[quote]MJ - Cartwright wrote:
I would be more than happy to gain around ten pounds/four kilograms in the next twelve months.
I personally tend to find that when im training in the [[on the whole]] 6-12 rep range, I increase strength with relative ease, but do not increase muscle mass and do not stay as ‘lean’ as usual where as when I train with the program I have outlined, I do gain considerably more muscle.
Thanks for the intersest giterdone.
MJ-Cartwright
Fitness Instructor and Strength Coach
Pontypridd South Wales [/quote]
Ok, that puts things into perspective.
I’m going to sound like a real asshole for saying this, but you know I don’t really mean to…
But…
You are 6ft, 196 lbs at average leanness… And the most you expect to gain in 12 months are 10 pounds?
How can you go on like that?
I would have stopped training and taken up ice hockey or something if all I could get out of 300 or so high-volume workouts per year were 10 lbs! At your stage that’s really rather slow progress…
The exact progress I’d expect from someone who really focuses on the wrong things.
Don’t get me wrong. There are some guys like Bauer and Waylander etc who thrive on high volume… But you’re doing pretty much twice the volume they’re doing, and they are getting stronger much faster than you from the looks of it… They have the genetics for this, you probably don’t.
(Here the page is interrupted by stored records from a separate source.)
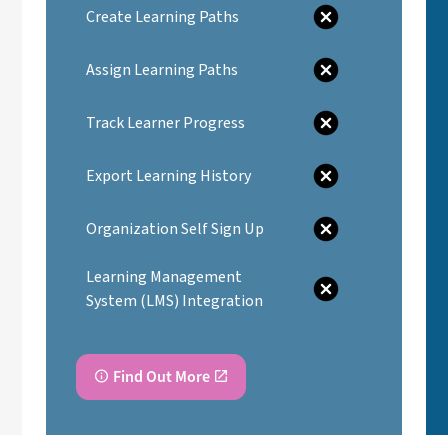
Create Learning Paths
Assign Learning Paths
Track Learner Progress
Export Learning History
Organization Self Sign Up
Learning Management
System (LMS) Integration
Find Out More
If Ronnie Coleman had trained your way, he’d probably be stuck somewhere at 230-240 lbs today.
And that’s Ronnie…
If you’re ever up for some experimenting, hit me up with a pm and we’ll see if we can’t make you grow 20+ lbs a year with a less outlandish approach.
Again, no offense… I’m just generally flabbergasted whenever people come on here claiming that doing 10 times the volume that a pro does gives them “great results”, which equals at most +10 lbs a year while being hardly out of the beginner stage, size/strength wise.
That routine may have given you faster/better results during your first few years of training mostly because the majority of beginners of average height can gain their way up to 190 or 200 via pretty much any routine as long as they eat something…
But past that stage, the real world (genetics) generally comes crashing down on most people and just doing half the exercises you know every time you walk into the gym no longer produces anything but pathetic results.
You won’t get your arms over 20 until you can put up some significant weight for reps on the exercises that matter… And strength doesn’t usually come easy when doing 6-8 exercises for biceps with a ton of sets each.
Oh well, good luck with your training of course, though I honestly can’t begin to understand why anyone would settle for such slow progress despite the HUGE amount of work being put in.